Description of the task >> Print the entries exactly; skip the pictures.
Top of Records
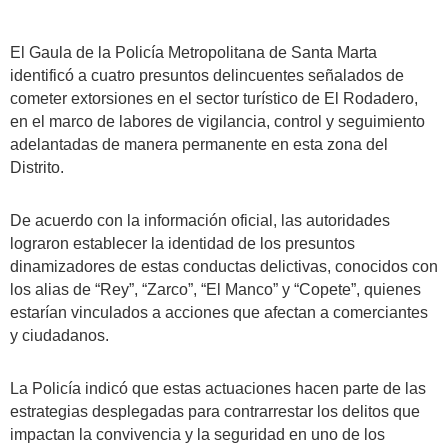
El Gaula de la Policía Metropolitana de Santa Marta
identificó a cuatro presuntos delincuentes señalados de
cometer extorsiones en el sector turístico de El Rodadero,
en el marco de labores de vigilancia, control y seguimiento
adelantadas de manera permanente en esta zona del
Distrito.
De acuerdo con la información oficial, las autoridades
lograron establecer la identidad de los presuntos
dinamizadores de estas conductas delictivas, conocidos con
los alias de “Rey”, “Zarco”, “El Manco” y “Copete”, quienes
estarían vinculados a acciones que afectan a comerciantes
y ciudadanos.
La Policía indicó que estas actuaciones hacen parte de las
estrategias desplegadas para contrarrestar los delitos que
impactan la convivencia y la seguridad en uno de los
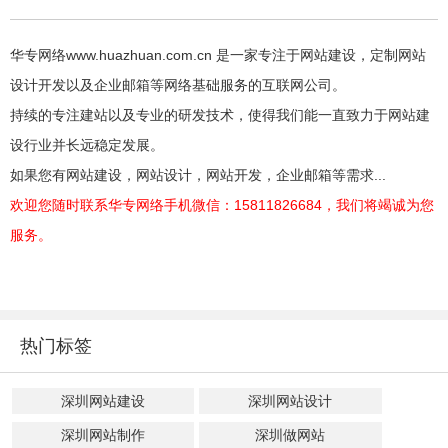
华专网络www.huazhuan.com.cn 是一家专注于网站建设，定制网站
设计开发以及企业邮箱等网络基础服务的互联网公司。
持续的专注建站以及专业的研发技术，使得我们能一直致力于网站建
设行业并长远稳定发展。
如果您有网站建设，网站设计，网站开发，企业邮箱等需求...
欢迎您随时联系华专网络手机微信：15811826684，我们将竭诚为您
服务。
热门标签
深圳网站建设
深圳网站设计
深圳网站制作
深圳做网站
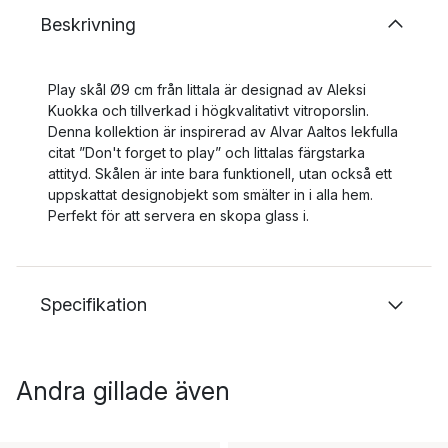
Beskrivning
Play skål Ø9 cm från Iittala är designad av Aleksi
Kuokka och tillverkad i högkvalitativt vitroporslin.
Denna kollektion är inspirerad av Alvar Aaltos lekfulla
citat ”Don't forget to play” och Iittalas färgstarka
attityd. Skålen är inte bara funktionell, utan också ett
uppskattat designobjekt som smälter in i alla hem.
Perfekt för att servera en skopa glass i.
Specifikation
Andra gillade även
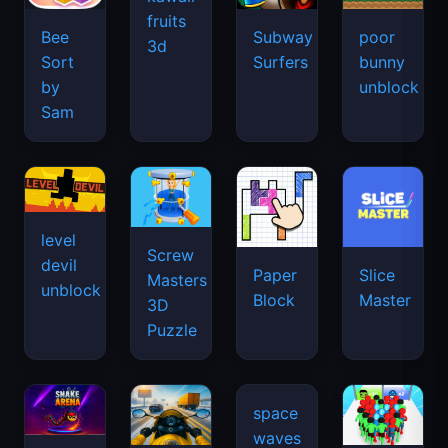
fruits
Bee
Subway
poor
3d
Sort
Surfers
bunny
by
unblock
Sam
level
Screw
devil
Paper
Slice
Masters
unblock
Block
Master
3D
Puzzle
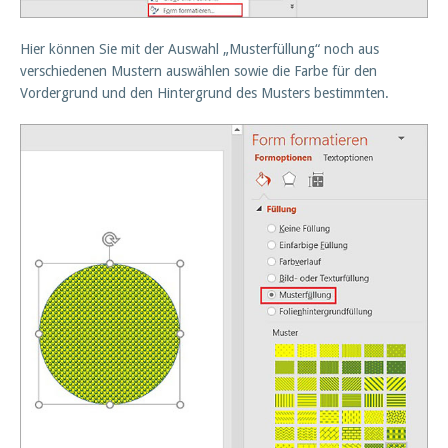
Hier können Sie mit der Auswahl „Musterfüllung“ noch aus
verschiedenen Mustern auswählen sowie die Farbe für den
Vordergrund und den Hintergrund des Musters bestimmten.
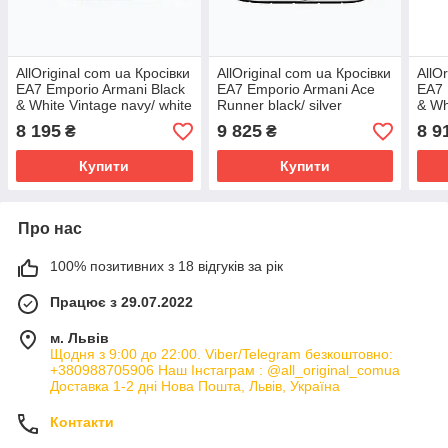
AllOriginal com ua Кросівки
AllOriginal com ua Кросівки
AllO
EA7 Emporio Armani Black
EA7 Emporio Armani Ace
EA7 
& White Vintage navy/ white
Runner black/ silver
& Wh
РОЗМІРИ ЗАПИТУЙТЕ
РОЗМІРИ ЗАПИТУЙТЕ
РОЗ
8 195
9 825
8 9
₴
₴
Купити
Купити
Про нас
100% позитивних з 18 відгуків за рік
Працює з 29.07.2022
м. Львів
Щодня з 9:00 до 22:00. Viber/Telegram безкоштовно:
+380988705906 Наш Інстаграм : @all_original_comua
Доставка 1-2 дні Нова Пошта, Львів, Україна
Контакти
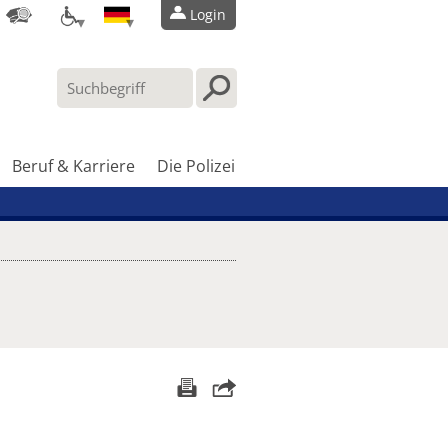
Login
Beruf & Karriere
Die Polizei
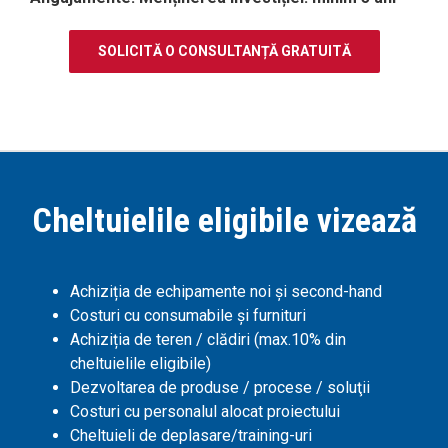
SOLICITĂ O CONSULTANȚĂ GRATUITĂ
Cheltuielile eligibile vizează
Achiziția de echipamente noi și second-hand
Costuri cu consumabile și furnituri
Achiziția de teren / clădiri (max.10% din
cheltuielile eligibile)
Dezvoltarea de produse / procese / soluţii
Costuri cu personalul alocat proiectului
Cheltuieli de deplasare/training-uri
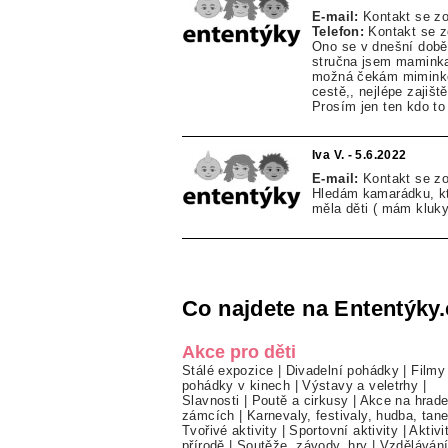
E-mail:
Kontakt se z
Telefon:
Kontakt se 
Ono se v dnešní době 
stručna jsem maminka
možná čekám miminko 
cestě,, nejlépe zajiš
Prosím jen ten kdo to
Iva V. - 5.6.2022
E-mail:
Kontakt se z
Hledám kamarádku, kte
měla děti ( mám kluky
Co najdete na Ententýky.
Akce pro děti
Stálé expozice
|
Divadelní pohádky
|
Filmy
pohádky v kinech
|
Výstavy a veletrhy
|
Slavnosti
|
Poutě a cirkusy
|
Akce na hrade
zámcích
|
Karnevaly, festivaly, hudba, tan
Tvořivé aktivity
|
Sportovní aktivity
|
Aktivi
přírodě
|
Soutěže, závody, hry
|
Vzděláván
Bottom of Records
Problem solution >>
El Gaula de la Policía Metropolitana de Santa Marta
identificó a cuatro presuntos delincuentes señalados de
cometer extorsiones en el sector turístico de El Rodadero,
en el marco de labores de vigilancia, control y seguimiento
adelantadas de manera permanente en esta zona del
Distrito.
De acuerdo con la información oficial, las autoridades
lograron establecer la identidad de los presuntos
dinamizadores de estas conductas delictivas, conocidos con
los alias de “Rey”, “Zarco”, “El Manco” y “Copete”, quienes
estarían vinculados a acciones que afectan a comerciantes
y ciudadanos.
La Policía indicó que estas actuaciones hacen parte de las
estrategias desplegadas para contrarrestar los delitos que
impactan la convivencia y la seguridad en uno de los
华专网络www.huazhuan.com.cn 是一家专注于网站建设，定制网站
设计开发以及企业邮箱等网络基础服务的互联网公司。
持续的专注建站以及专业的研发技术，使得我们能一直致力于网站建
设行业并长远稳定发展。
如果您有网站建设，网站设计，网站开发，企业邮箱等需求...
欢迎您随时联系华专网络手机微信：15811826684，我们将竭诚为您
服务。
热门标签
深圳网站建设
深圳网站设计
深圳网站制作
深圳做网站
Beskrivning
Play skål Ø9 cm från Iittala är designad av Aleksi
Kuokka och tillverkad i högkvalitativt vitroporslin.
Denna kollektion är inspirerad av Alvar Aaltos lekfulla
citat ”Don't forget to play” och Iittalas färgstarka
attityd. Skålen är inte bara funktionell, utan också ett
uppskattat designobjekt som smälter in i alla hem.
Perfekt för att servera en skopa glass i.
Specifikation
Andra gillade även
fruits
Bee
Subway
poor
3d
Sort
Surfers
bunny
by
unblock
Sam
level
Screw
devil
Paper
Slice
Masters
unblock
Block
Master
3D
Puzzle
Hier können Sie mit der Auswahl „Musterfüllung“ noch aus
verschiedenen Mustern auswählen sowie die Farbe für den
Vordergrund und den Hintergrund des Musters bestimmten.
AllOriginal com ua Кросівки
AllOriginal com ua Кросівки
AllO
EA7 Emporio Armani Black
EA7 Emporio Armani Ace
EA7 
& White Vintage navy/ white
Runner black/ silver
& Wh
РОЗМІРИ ЗАПИТУЙТЕ
РОЗМІРИ ЗАПИТУЙТЕ
РОЗ
8 195
9 825
8 9
₴
₴
Купити
Купити
Про нас
100% позитивних з 18 відгуків за рік
Працює з 29.07.2022
м. Львів
Щодня з 9:00 до 22:00. Viber/Telegram безкоштовно:
+380988705906 Наш Інстаграм : @all_original_comua
Доставка 1-2 дні Нова Пошта, Львів, Україна
Контакти
Login
Beruf & Karriere
Die Polizei
SOLICITĂ O CONSULTANȚĂ GRATUITĂ
Cheltuielile eligibile vizează
Achiziția de echipamente noi și second-hand
Costuri cu consumabile și furnituri
Achiziția de teren / clădiri (max.10% din
cheltuielile eligibile)
Dezvoltarea de produse / procese / soluţii
Costuri cu personalul alocat proiectului
Cheltuieli de deplasare/training-uri
E-mail:
Kontakt se z
Telefon:
Kontakt se 
Ono se v dnešní době 
stručna jsem maminka
možná čekám miminko 
cestě,, nejlépe zajiš
Prosím jen ten kdo to
Iva V. - 5.6.2022
E-mail:
Kontakt se z
Hledám kamarádku, kte
měla děti ( mám kluky
Co najdete na Ententýky.
Akce pro děti
Stálé expozice
|
Divadelní pohádky
|
Filmy
pohádky v kinech
|
Výstavy a veletrhy
|
Slavnosti
|
Poutě a cirkusy
|
Akce na hrade
zámcích
|
Karnevaly, festivaly, hudba, tan
Tvořivé aktivity
|
Sportovní aktivity
|
Aktivi
přírodě
|
Soutěže, závody, hry
|
Vzděláván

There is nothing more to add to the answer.